Fallou Njie

Personal information
- Date of birth: 5 January 1999 (age 26)
- Place of birth: Banjul, The Gambia
- Height: 1.86 m (6 ft 1 in)
- Position: Defender

Youth career
- 2019: Genoa

Senior career*
- Years: Team / Apps / (Gls)
- 2017–2018: Chieri / 9 / (1)
- 2018–2022: Genoa / 0 / (0)
- 2018–2019: → Arezzo (loan) / 0 / (0)
- 2019–2020: → Avellino (loan) / 5 / (0)
- 2021: → Skënderbeu (loan) / 2 / (0)

= Fallou Njie =

Gambian footballer

Fallou Njie (born 5 January 1999) is a Gambian football player.

==Club career==
He started his senior career in Italy on 7 December 2017, signing with Serie D club Chieri.

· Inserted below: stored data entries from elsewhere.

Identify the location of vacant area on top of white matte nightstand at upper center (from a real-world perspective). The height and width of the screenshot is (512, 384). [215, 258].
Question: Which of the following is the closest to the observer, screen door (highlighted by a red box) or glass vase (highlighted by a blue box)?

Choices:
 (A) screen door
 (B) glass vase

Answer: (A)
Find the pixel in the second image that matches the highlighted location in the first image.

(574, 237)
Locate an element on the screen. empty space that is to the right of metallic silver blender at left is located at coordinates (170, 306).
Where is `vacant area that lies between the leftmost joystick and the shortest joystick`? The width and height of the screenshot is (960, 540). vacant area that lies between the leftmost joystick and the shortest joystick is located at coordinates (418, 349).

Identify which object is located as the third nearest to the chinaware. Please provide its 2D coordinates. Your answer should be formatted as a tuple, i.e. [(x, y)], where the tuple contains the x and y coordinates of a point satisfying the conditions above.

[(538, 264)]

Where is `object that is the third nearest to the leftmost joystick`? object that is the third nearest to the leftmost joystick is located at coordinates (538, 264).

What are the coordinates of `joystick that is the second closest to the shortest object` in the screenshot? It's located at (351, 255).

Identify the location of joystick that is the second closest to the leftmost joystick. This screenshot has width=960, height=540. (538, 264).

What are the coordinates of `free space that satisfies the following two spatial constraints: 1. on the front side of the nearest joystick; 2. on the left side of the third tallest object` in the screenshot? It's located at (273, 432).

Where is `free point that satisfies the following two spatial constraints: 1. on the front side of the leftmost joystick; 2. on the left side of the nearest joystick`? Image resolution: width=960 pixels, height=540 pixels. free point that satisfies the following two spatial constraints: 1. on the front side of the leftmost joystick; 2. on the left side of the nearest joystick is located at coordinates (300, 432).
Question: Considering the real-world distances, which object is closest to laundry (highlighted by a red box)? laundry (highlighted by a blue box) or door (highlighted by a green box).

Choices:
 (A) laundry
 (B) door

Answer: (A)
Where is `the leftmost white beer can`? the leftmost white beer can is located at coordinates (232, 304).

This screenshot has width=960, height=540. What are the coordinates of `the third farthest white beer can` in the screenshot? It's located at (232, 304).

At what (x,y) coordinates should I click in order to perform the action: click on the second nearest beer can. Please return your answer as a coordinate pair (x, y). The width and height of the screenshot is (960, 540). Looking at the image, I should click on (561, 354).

In the summer of 2018, he signed with Serie A club Genoa and was loaned to Arezzo in Serie C. He returned to Genoa in January 2019 without making any appearances for Arezzo and played for Genoa's Under-19 squad for the remainder of the season.

On 9 August 2019, he joined another Serie C club Avellino on a season-long loan. He made his professional Serie C debut for Avellino on 6 October 2019 in a game against Rende. He started the game and was substituted at half-time.